The computer system 91 also includes an operating system and micro instruction code. The various processes and functions described herein can either be part of the micro instruction code or part of the application program (or combination thereof) which is executed via the operating system. In addition, various other peripheral devices can be connected to the computer platform such as an additional data storage device and a printing device.
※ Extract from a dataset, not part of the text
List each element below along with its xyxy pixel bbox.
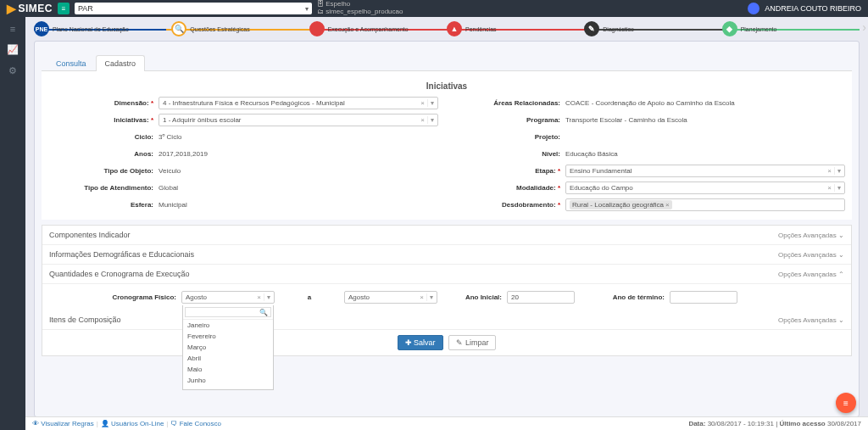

The flowchart and block diagrams in the figures illustrate the architecture, functionality, and operation of possible implementations of systems, methods and computer program products according to various embodiments of the present invention. In this regard, each block in the flowchart or block diagrams may represent a module, segment, or portion of code, which comprises one or more executable instructions for implementing the specified logical function(s). It should also be noted that, in some alternative implementations, the functions noted in the block may occur out of the order noted in the figures. For example, two blocks shown in succession may, in fact, be executed substantially concurrently, or the blocks may sometimes be executed in the reverse order, depending upon the functionality involved. It will also be noted that each block of the block diagrams and/or flowchart illustration, and combinations of blocks in the block diagrams and/or flowchart illustration, can be implemented by special purpose hardware-based systems that perform the specified functions or acts, or combinations of special purpose hardware and computer instructions.
While the present invention has been described in detail with reference to exemplary embodiments, those skilled in the art will appreciate that various modifications and substitutions can be made thereto without departing from the spirit and scope of the invention as set forth in the appended claims.